The weather fortunately was kind whilst on the hard and after 36 very full days, with only two off for rain, I was ready to go back into the water. In the meanwhile Ulla and Pelle flew back to Sweden, notifying me from Dubai that they had learned from fellow travellers that it was now possible to get Covid vaccinations in New Zealand. I called a fellow sailor who had access to a car and he secured us appointments for the next day.
Karin was keen that I sail with crew and she put me in touch with Donna from the Bay of Islands, who wanted to sail up to Fiji for family reasons. I suggested that she join me for the hop up the coast back to her home so that we could meet each other and she could get a glimpse of what was involved. Thus late in the afternoon of May 18, following my second Covid jab, we set sail down the Hatea River with darkness imminent.
Donna was a novice and I had warned her of the many large channel markers which we had to avoid over the next 10 miles. It was almost dark and whilst I had been in the saloon for a few seconds fetching a life vest, she spotted one about 20 metres dead ahead. She frantically swung the wheel to starboard, but it just spun ineffectually, being in automatic pilot mode. Sensing imminent panic I rushed up, stabbed the Standby button and manually steered away missing the marker by a few metres.
Approaching the commercial jetty a little later, I glanced behind to notice the brightly lit Pilot boat slowly approaching from astern, clearly intent on making contact. I went to the port sugar scoop and shouted a greeting. ‘How far are you going?’ he enquired. ‘Just down to Urqhuarts Bay’ was my reply. ‘Good’. ‘Why?’ I asked. ‘Because you don’t have any lights on!’ he politely replied. ‘Yikes!’ A glance up at the masthead confirmed this, so I switched on the deck level lights and shone a bright torch onto the sails for the two tugs coming up the river. Then we powered up both motors and sped across the channel as a large cement carrier was entering the river at 15 knots just ahead.
Preparing for Fiji
Upon arrival in the Bay of Islands I still had plenty to do whilst waiting for a weather window to sail to Fiji, and now added to the list new mast power cables and a new masthead light as it turned out to be badly corroded.

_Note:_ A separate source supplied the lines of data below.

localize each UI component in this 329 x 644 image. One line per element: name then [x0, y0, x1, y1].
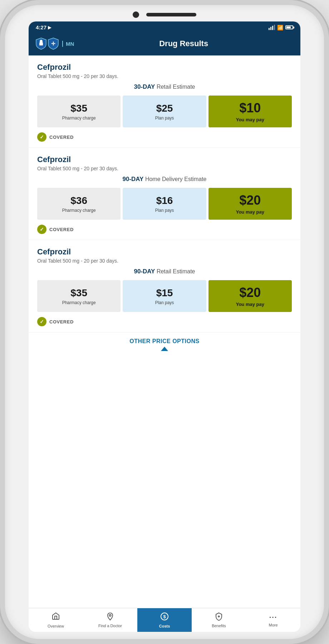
plan-box-2: $16 Plan pays — [123, 188, 206, 220]
drug-description-1: Oral Tablet 500 mg - 20 per 30 days. — [37, 73, 292, 79]
pharmacy-label-3: Pharmacy charge — [62, 300, 96, 305]
you-pay-amount-1: $10 — [239, 101, 261, 116]
cost-grid-2: $36 Pharmacy charge $16 Plan pays $20 Yo… — [37, 188, 292, 220]
plan-label-3: Plan pays — [155, 300, 174, 305]
pharmacy-label-2: Pharmacy charge — [62, 208, 96, 213]
estimate-label-2: 90-DAY Home Delivery Estimate — [37, 176, 292, 183]
drug-description-3: Oral Tablet 500 mg - 20 per 30 days. — [37, 258, 292, 264]
more-dots-icon: ··· — [269, 613, 278, 621]
pharmacy-box-3: $35 Pharmacy charge — [37, 280, 121, 312]
estimate-label-1: 30-DAY Retail Estimate — [37, 83, 292, 91]
covered-check-icon-1: ✓ — [37, 132, 46, 142]
you-pay-amount-3: $20 — [239, 285, 261, 300]
drug-section-1: Cefprozil Oral Tablet 500 mg - 20 per 30… — [29, 55, 300, 148]
signal-icon — [269, 25, 275, 30]
plan-amount-2: $16 — [156, 195, 173, 206]
status-time: 4:27 ▶ — [36, 24, 51, 30]
home-icon — [51, 612, 60, 623]
shield-1-icon — [36, 38, 46, 50]
phone-top-bar — [5, 5, 324, 21]
you-pay-label-1: You may pay — [236, 117, 264, 122]
status-bar: 4:27 ▶ 📶 — [29, 21, 300, 33]
nav-benefits-label: Benefits — [212, 624, 226, 628]
plan-amount-3: $15 — [156, 287, 173, 299]
you-pay-box-2: $20 You may pay — [208, 188, 292, 220]
drug-section-3: Cefprozil Oral Tablet 500 mg - 20 per 30… — [29, 240, 300, 332]
drug-name-2: Cefprozil — [37, 155, 292, 164]
other-price-options-label: OTHER PRICE OPTIONS — [129, 338, 199, 345]
you-pay-label-3: You may pay — [236, 302, 264, 307]
volume-down-button — [3, 109, 5, 127]
cost-grid-3: $35 Pharmacy charge $15 Plan pays $20 Yo… — [37, 280, 292, 312]
app-header: ✛ MN Drug Results — [29, 33, 300, 55]
svg-point-2 — [109, 615, 111, 616]
bottom-nav: Overview Find a Doctor $ — [29, 608, 300, 632]
drug-name-1: Cefprozil — [37, 63, 292, 72]
nav-more[interactable]: ··· More — [246, 608, 300, 632]
plan-box-1: $25 Plan pays — [123, 96, 206, 127]
pharmacy-box-2: $36 Pharmacy charge — [37, 188, 121, 220]
nav-more-label: More — [269, 623, 278, 627]
phone-screen: 4:27 ▶ 📶 — [29, 21, 300, 632]
covered-text-1: COVERED — [49, 135, 74, 140]
nav-costs-label: Costs — [159, 624, 170, 628]
pharmacy-amount-3: $35 — [70, 287, 87, 299]
pharmacy-amount-2: $36 — [70, 195, 87, 206]
speaker — [146, 13, 196, 16]
location-pin-icon — [106, 612, 114, 622]
you-pay-label-2: You may pay — [236, 209, 264, 215]
nav-find-doctor-label: Find a Doctor — [98, 624, 122, 628]
nav-overview[interactable]: Overview — [29, 608, 83, 632]
plan-amount-1: $25 — [156, 103, 173, 114]
pharmacy-label-1: Pharmacy charge — [62, 116, 96, 121]
arrow-up-icon — [161, 347, 168, 351]
estimate-label-3: 90-DAY Retail Estimate — [37, 268, 292, 275]
phone-frame: 4:27 ▶ 📶 — [0, 0, 329, 644]
svg-rect-0 — [39, 43, 43, 45]
plan-label-1: Plan pays — [155, 116, 174, 121]
dollar-icon: $ — [160, 612, 169, 623]
you-pay-box-3: $20 You may pay — [208, 280, 292, 312]
pharmacy-amount-1: $35 — [70, 103, 87, 114]
covered-text-3: COVERED — [49, 319, 74, 325]
content-area: Cefprozil Oral Tablet 500 mg - 20 per 30… — [29, 55, 300, 608]
nav-overview-label: Overview — [48, 624, 64, 628]
plan-label-2: Plan pays — [155, 208, 174, 213]
covered-badge-1: ✓ COVERED — [37, 132, 292, 142]
page-title: Drug Results — [74, 39, 293, 48]
shield-2-icon: ✛ — [48, 38, 59, 50]
plan-box-3: $15 Plan pays — [123, 280, 206, 312]
nav-find-doctor[interactable]: Find a Doctor — [83, 608, 137, 632]
mute-button — [3, 148, 5, 177]
covered-badge-2: ✓ COVERED — [37, 225, 292, 234]
svg-text:✛: ✛ — [51, 41, 55, 47]
cost-grid-1: $35 Pharmacy charge $25 Plan pays $10 Yo… — [37, 96, 292, 127]
shield-plus-icon — [215, 612, 223, 622]
location-icon: ▶ — [48, 25, 51, 30]
drug-name-3: Cefprozil — [37, 247, 292, 257]
wifi-icon: 📶 — [277, 25, 283, 30]
status-icons: 📶 — [269, 25, 293, 30]
battery-icon — [285, 25, 293, 29]
header-logo: ✛ MN — [36, 38, 74, 50]
svg-text:$: $ — [163, 614, 166, 619]
pharmacy-box-1: $35 Pharmacy charge — [37, 96, 121, 127]
nav-costs[interactable]: $ Costs — [137, 608, 192, 632]
drug-section-2: Cefprozil Oral Tablet 500 mg - 20 per 30… — [29, 148, 300, 240]
power-button — [324, 112, 326, 145]
covered-badge-3: ✓ COVERED — [37, 317, 292, 326]
covered-check-icon-2: ✓ — [37, 225, 46, 234]
covered-check-icon-3: ✓ — [37, 317, 46, 326]
covered-text-2: COVERED — [49, 227, 74, 232]
you-pay-amount-2: $20 — [239, 193, 261, 208]
camera — [133, 11, 139, 18]
region-label: MN — [62, 41, 74, 47]
volume-up-button — [3, 84, 5, 102]
other-price-options[interactable]: OTHER PRICE OPTIONS — [29, 332, 300, 357]
you-pay-box-1: $10 You may pay — [208, 96, 292, 127]
nav-benefits[interactable]: Benefits — [192, 608, 246, 632]
logo-shields: ✛ — [36, 38, 59, 50]
drug-description-2: Oral Tablet 500 mg - 20 per 30 days. — [37, 166, 292, 171]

I also continued to provision Moondust with as much as she could carry.
There was also the copious paperwork for leaving New Zealand and applying for permission to sail for Fiji under their Blue Lanes initiative which enables foreign yachts to visit. As required I retained an agent in Fiji and finally, after committing to the long awaited upcoming weather window, we drove down to Whangarei for our Covid nasal swab tests. These results, in the correct format, had to be submitted to Fiji within 36h of the test, to enable Fiji Health to process the application and give me permission to set sail within the 72h time limit from being swabbed. With these time deadlines this rather stressful clearance procedure was further complicated by a mix up with Donna’s surname which delayed the commencement of the testing of her sample.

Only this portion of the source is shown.